[Opening Task material section]

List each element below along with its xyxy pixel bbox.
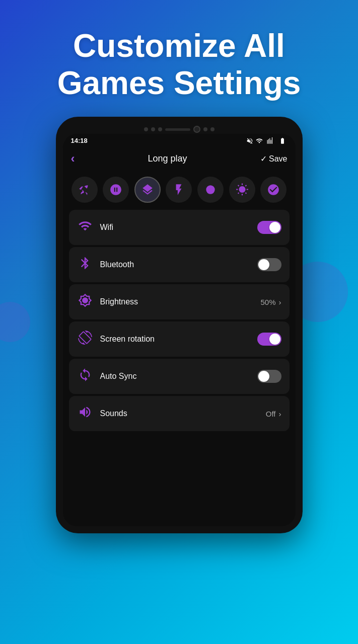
sounds-setting-icon [78,405,92,419]
setting-bluetooth-left: Bluetooth [77,256,134,273]
torch-icon [236,183,249,196]
rotation-setting-icon [78,331,92,345]
rotation-toggle-knob [269,334,280,345]
wifi-toggle[interactable] [257,221,281,234]
rocket-icon [78,183,91,196]
phone-sensors [63,124,296,134]
flash-icon [172,183,185,196]
tab-flash[interactable] [166,177,192,203]
wifi-status-icon [255,137,263,144]
wifi-setting-icon [78,219,92,233]
hero-title: Customize All Games Settings [0,28,358,102]
tab-drop[interactable] [103,177,129,203]
sounds-value: Off [266,410,276,418]
tab-torch[interactable] [229,177,255,203]
wifi-label: Wifi [100,223,114,232]
brightness-icon [77,293,93,310]
sensor-dot-5 [210,127,214,131]
rotation-control [257,333,281,346]
sounds-label: Sounds [100,409,127,418]
svg-point-0 [206,186,214,194]
hero-section: Customize All Games Settings [0,0,358,117]
setting-wifi[interactable]: Wifi [69,210,290,245]
header-title: Long play [148,153,187,164]
setting-wifi-left: Wifi [77,219,114,236]
brightness-value: 50% [260,298,275,306]
battery-status-icon [277,137,288,144]
setting-rotation-left: Screen rotation [77,331,155,348]
bluetooth-toggle[interactable] [257,258,281,271]
signal-icon [265,137,275,144]
setting-auto-sync[interactable]: Auto Sync [69,359,290,394]
tab-layers[interactable] [134,177,161,203]
sync-icon [77,368,93,385]
rotation-icon [77,331,93,348]
tab-settings2[interactable] [260,177,287,203]
setting-brightness[interactable]: Brightness 50% › [69,284,290,319]
phone-screen: 14:18 [63,134,296,526]
brightness-chevron: › [279,298,281,306]
settings-list: Wifi [63,210,296,431]
sensor-dot-3 [158,127,162,131]
rotation-toggle[interactable] [257,333,281,346]
sensor-dot-2 [151,127,155,131]
bluetooth-control [257,258,281,271]
brightness-label: Brightness [100,297,138,306]
bluetooth-setting-icon [78,256,92,270]
brightness-control: 50% › [260,298,281,306]
save-button[interactable]: ✓ Save [260,154,288,164]
sync-toggle-knob [258,371,269,382]
tab-record[interactable] [197,177,224,203]
phone-wrapper: 14:18 [0,117,358,533]
setting-sync-left: Auto Sync [77,368,137,385]
sync-toggle[interactable] [257,370,281,383]
wifi-toggle-knob [269,222,280,233]
phone-mockup: 14:18 [56,117,303,533]
sensor-dot-4 [203,127,207,131]
app-header: ‹ Long play ✓ Save [63,146,296,172]
sync-label: Auto Sync [100,372,137,381]
gear-icon [267,183,280,196]
front-camera [193,126,200,133]
layers-icon [141,183,154,196]
record-icon [204,183,217,196]
wifi-icon [77,219,93,236]
sounds-control: Off › [266,410,281,418]
sensor-dot-left [144,127,148,131]
setting-brightness-left: Brightness [77,293,138,310]
bluetooth-toggle-knob [258,259,269,270]
speaker-grille [165,128,190,131]
mute-icon [246,137,253,144]
setting-sounds[interactable]: Sounds Off › [69,396,290,431]
brightness-setting-icon [78,293,92,307]
sounds-icon [77,405,93,422]
sync-control [257,370,281,383]
status-time: 14:18 [71,137,88,144]
bluetooth-icon [77,256,93,273]
wifi-control [257,221,281,234]
setting-sounds-left: Sounds [77,405,127,422]
setting-bluetooth[interactable]: Bluetooth [69,247,290,282]
status-bar: 14:18 [63,134,296,146]
sounds-chevron: › [279,410,281,418]
rotation-label: Screen rotation [100,335,155,344]
icon-tabs-row [63,172,296,210]
setting-screen-rotation[interactable]: Screen rotation [69,321,290,357]
back-button[interactable]: ‹ [71,151,75,166]
drop-icon [109,183,122,196]
sync-setting-icon [78,368,92,382]
bluetooth-label: Bluetooth [100,260,134,269]
status-icons [246,137,288,144]
tab-rocket[interactable] [71,177,98,203]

[Closing Task material section]

What needs to be done:
Exactly as written, restate the listing above with its pictures omitted.

Your solution:
List each element below along with its xyxy pixel bbox.
sounds-setting-icon [78,405,92,419]
setting-bluetooth-left: Bluetooth [77,256,134,273]
torch-icon [236,183,249,196]
rotation-setting-icon [78,331,92,345]
rotation-toggle-knob [269,334,280,345]
wifi-toggle[interactable] [257,221,281,234]
rocket-icon [78,183,91,196]
phone-sensors [63,124,296,134]
flash-icon [172,183,185,196]
tab-flash[interactable] [166,177,192,203]
wifi-status-icon [255,137,263,144]
wifi-setting-icon [78,219,92,233]
hero-title: Customize All Games Settings [0,28,358,102]
tab-drop[interactable] [103,177,129,203]
sounds-value: Off [266,410,276,418]
tab-torch[interactable] [229,177,255,203]
wifi-label: Wifi [100,223,114,232]
brightness-icon [77,293,93,310]
sensor-dot-5 [210,127,214,131]
rotation-control [257,333,281,346]
sounds-label: Sounds [100,409,127,418]
svg-point-0 [206,186,214,194]
hero-section: Customize All Games Settings [0,0,358,117]
setting-wifi[interactable]: Wifi [69,210,290,245]
header-title: Long play [148,153,187,164]
setting-wifi-left: Wifi [77,219,114,236]
brightness-value: 50% [260,298,275,306]
battery-status-icon [277,137,288,144]
setting-rotation-left: Screen rotation [77,331,155,348]
bluetooth-toggle[interactable] [257,258,281,271]
signal-icon [265,137,275,144]
setting-auto-sync[interactable]: Auto Sync [69,359,290,394]
tab-layers[interactable] [134,177,161,203]
sync-icon [77,368,93,385]
rotation-icon [77,331,93,348]
tab-settings2[interactable] [260,177,287,203]
setting-brightness[interactable]: Brightness 50% › [69,284,290,319]
phone-screen: 14:18 [63,134,296,526]
brightness-chevron: › [279,298,281,306]
settings-list: Wifi [63,210,296,431]
sensor-dot-3 [158,127,162,131]
rotation-toggle[interactable] [257,333,281,346]
sensor-dot-2 [151,127,155,131]
bluetooth-control [257,258,281,271]
brightness-label: Brightness [100,297,138,306]
bluetooth-setting-icon [78,256,92,270]
brightness-control: 50% › [260,298,281,306]
save-button[interactable]: ✓ Save [260,154,288,164]
sync-toggle-knob [258,371,269,382]
tab-record[interactable] [197,177,224,203]
phone-wrapper: 14:18 [0,117,358,533]
setting-sync-left: Auto Sync [77,368,137,385]
sync-toggle[interactable] [257,370,281,383]
wifi-toggle-knob [269,222,280,233]
phone-mockup: 14:18 [56,117,303,533]
sensor-dot-4 [203,127,207,131]
app-header: ‹ Long play ✓ Save [63,146,296,172]
sync-label: Auto Sync [100,372,137,381]
gear-icon [267,183,280,196]
front-camera [193,126,200,133]
layers-icon [141,183,154,196]
record-icon [204,183,217,196]
wifi-icon [77,219,93,236]
sounds-control: Off › [266,410,281,418]
sensor-dot-left [144,127,148,131]
setting-brightness-left: Brightness [77,293,138,310]
bluetooth-toggle-knob [258,259,269,270]
speaker-grille [165,128,190,131]
mute-icon [246,137,253,144]
setting-sounds[interactable]: Sounds Off › [69,396,290,431]
brightness-setting-icon [78,293,92,307]
sounds-icon [77,405,93,422]
sync-control [257,370,281,383]
status-time: 14:18 [71,137,88,144]
bluetooth-icon [77,256,93,273]
wifi-control [257,221,281,234]
setting-sounds-left: Sounds [77,405,127,422]
setting-bluetooth[interactable]: Bluetooth [69,247,290,282]
status-bar: 14:18 [63,134,296,146]
sounds-chevron: › [279,410,281,418]
rotation-label: Screen rotation [100,335,155,344]
icon-tabs-row [63,172,296,210]
setting-screen-rotation[interactable]: Screen rotation [69,321,290,357]
back-button[interactable]: ‹ [71,151,75,166]
drop-icon [109,183,122,196]
sync-setting-icon [78,368,92,382]
bluetooth-label: Bluetooth [100,260,134,269]
status-icons [246,137,288,144]
tab-rocket[interactable] [71,177,98,203]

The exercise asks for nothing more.